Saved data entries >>
BEGIN

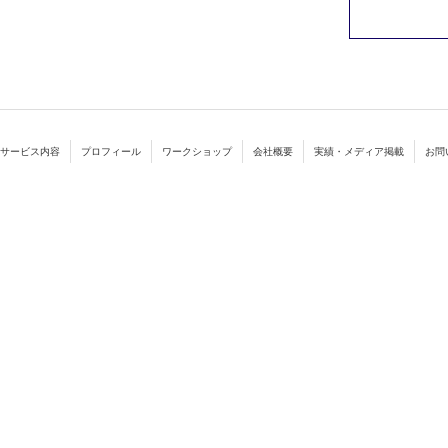
サービス内容
プロフィール
ワークショップ
会社概要
実績・メディア掲載
お問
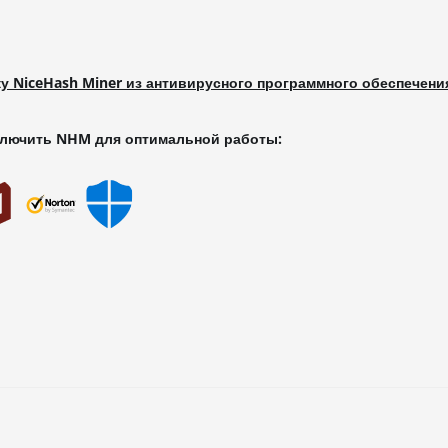
у NiceHash Miner из антивирусного программного обеспечени
сключить NHM для оптимальной работы:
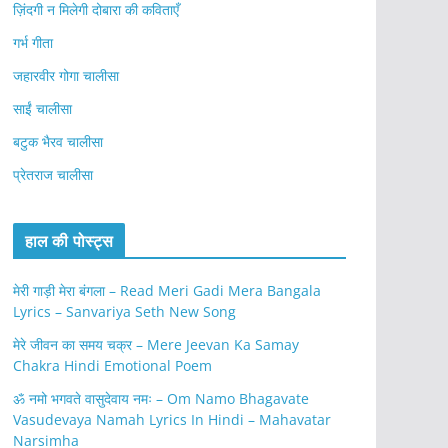
ज़िंदगी न मिलेगी दोबारा की कविताएँ
गर्भ गीता
जहारवीर गोगा चालीसा
साईं चालीसा
बटुक भैरव चालीसा
प्रेतराज चालीसा
हाल की पोस्ट्स
मेरी गाड़ी मेरा बंगला – Read Meri Gadi Mera Bangala
Lyrics – Sanvariya Seth New Song
मेरे जीवन का समय चक्र – Mere Jeevan Ka Samay
Chakra Hindi Emotional Poem
ॐ नमो भगवते वासुदेवाय नमः – Om Namo Bhagavate
Vasudevaya Namah Lyrics In Hindi – Mahavatar
Narsimha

END

WHAT THE TASK REQUIRES >> Without including any picture, retype the entries exactly.

RESPONSE BELOW >>
サービス内容
プロフィール
ワークショップ
会社概要
実績・メディア掲載
お問
у NiceHash Miner из антивирусного программного обеспечени
сключить NHM для оптимальной работы:
ज़िंदगी न मिलेगी दोबारा की कविताएँ
गर्भ गीता
जहारवीर गोगा चालीसा
साईं चालीसा
बटुक भैरव चालीसा
प्रेतराज चालीसा
हाल की पोस्ट्स
मेरी गाड़ी मेरा बंगला – Read Meri Gadi Mera Bangala
Lyrics – Sanvariya Seth New Song
मेरे जीवन का समय चक्र – Mere Jeevan Ka Samay
Chakra Hindi Emotional Poem
ॐ नमो भगवते वासुदेवाय नमः – Om Namo Bhagavate
Vasudevaya Namah Lyrics In Hindi – Mahavatar
Narsimha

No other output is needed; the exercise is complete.